The LASERs (Leonardo Art Science Evening Rendezvous) are an international program of evening gatherings that bring artists and scientists together for informal presentations and conversation with an audience. See the program for the whole international series and the dates for the Bay Area.
Send an email to "scaruffi at stanford dot edu" if you want to be added to the mailing list for the LASERs.
Where:
The Hub at Stanford Research Park (3215 Porter Dr, Palo Alto) Free parking at 3165 Porter (map)
This is two LASERs in one. The online portion will take place at lunch-time and will host speakers from the East Coast.
The in-person portion will take place at the Stanford Research Park.
Register here for the online LASER: 12pm California time.

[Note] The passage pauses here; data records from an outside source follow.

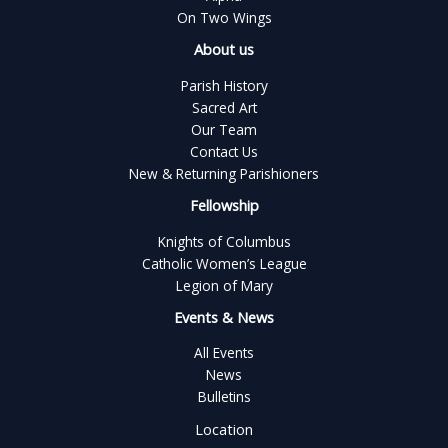
On Two Wings
About us
Parish History
Sacred Art
Our Team
Contact Us
New & Returning Parishioners
Fellowship
Knights of Columbus
Catholic Women’s League
Legion of Mary
Events & News
All Events
News
Bulletins
Location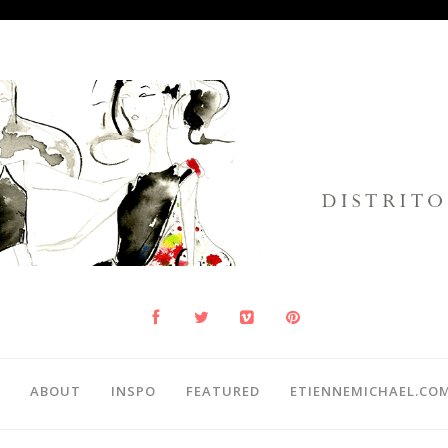
ABOUT
INSPO
FEATURED
ETIENNEMICHAEL.CO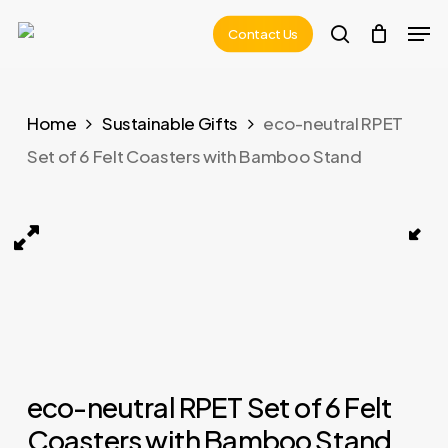
Skip
Men
Contact Us
to
search
main
content
Home
Sustainable Gifts
eco-neutral RPET
Set of 6 Felt Coasters with Bamboo Stand
rs with Bamboo Stand 02
LAAX – eco-neutral RPET Set of 6 Felt Coasters with
eco-neutral RPET Set of 6 Felt
Coasters with Bamboo Stand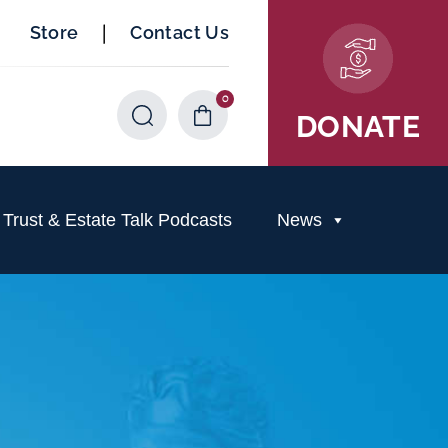
|
Store
Contact Us
0
Items
DONATE
rust & Estate Talk Podcasts
News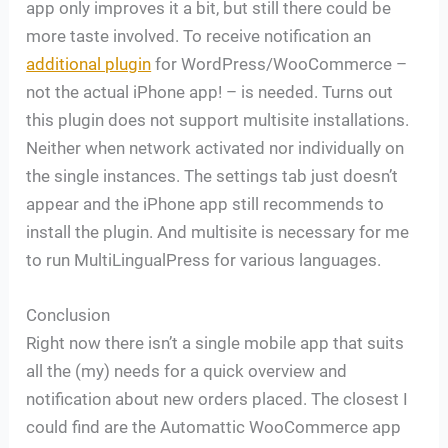
app only improves it a bit, but still there could be
more taste involved. To receive notification an
additional plugin
for WordPress/WooCommerce –
not the actual iPhone app! – is needed. Turns out
this plugin does not support multisite installations.
Neither when network activated nor individually on
the single instances. The settings tab just doesn’t
appear and the iPhone app still recommends to
install the plugin. And multisite is necessary for me
to run MultiLingualPress for various languages.
Conclusion
Right now there isn’t a single mobile app that suits
all the (my) needs for a quick overview and
notification about new orders placed. The closest I
could find are the Automattic WooCommerce app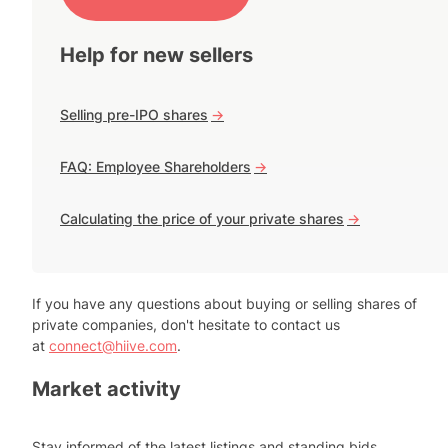
Help for new sellers
Selling pre-IPO shares
->
FAQ: Employee Shareholders
->
Calculating the price of your private shares
->
If you have any questions about buying or selling shares of
private companies, don't hesitate to contact us
at
connect@hiive.com
.
Market activity
Stay informed of the latest listings and standing bids.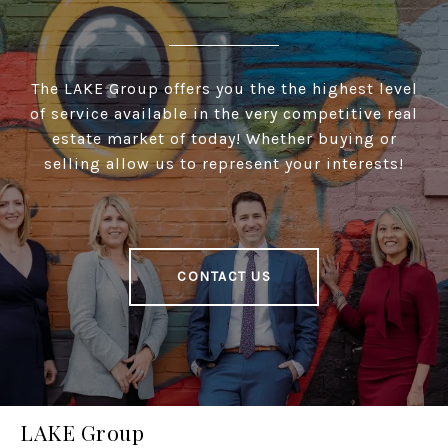
The LAKE Group offers you the the highest level
of service available in the very competitive real
estate market of today! Whether buying or
selling allow us to represent your interests!
CONTACT US
LAKE Group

Program for the online LASER:
-
Sarah Cole (Columbia Univ) on "100 Years of Virginia Woolf's Mrs Dalloway"
If you missed this presentation, you can view it by clicking on the image: .
-
John Wehrle (Muralist and Photographer) on "Visual Stories, Public Works and Private Thoughts"
If you missed this presentation, you can view it by clicking on the image: .
Program of the in-person LASER, not necessarily in this order (no need for RSVP - just show up at the venue):
-
Judy Dater (Photographer) on "Tell me who you are: My Life in Photography"
If you missed this presentation, you can view it by clicking on the image: .
-
Daiane Lopes da Silva (Kinetech Arts) on "DanceHack - The Intersection of Dance and Technology"
If you missed this presentation, you can view it by clicking on the image: .
-
Danika Cooper (UC Berkeley) on "Dry Matters: How desert landscapes are essential to our collective futures"
If you missed this presentation, you can view it by clicking on the image: .
Discussions, networking
You can mingle with the speakers and the audience
Bios:
- Sarah Cole is Parr Professor of English and Comparative Literature and Dean of the School of the Arts at Columbia University. A specialist in literary modernism, she is the co-founder of the NYNJ Modernism Seminar and publishes widely on literary modernism and on war and peace. As Dean, she founded and directs the Humanities War and Peace Initiative and the Climate Humanities initiative at Columbia. She is the author of three books, Inventing Tomorrow: H. G. Wells and the Twentieth Century (Columbia, 2019), At the Violet Hour: Modernism and Violence in England and Ireland (Oxford, Modernist Literature and Culture series, 2012) and Modernism, Male Friendship, and the First World War (Cambridge, 2003), and has published articles in journals such as PMLA, Modernism/modernity, Modernist Cultures, Modern Fiction Studies, and ELH, and in edited collections. For her work on H. G. Wells, she was the recipient of a Guggenheim Fellowship.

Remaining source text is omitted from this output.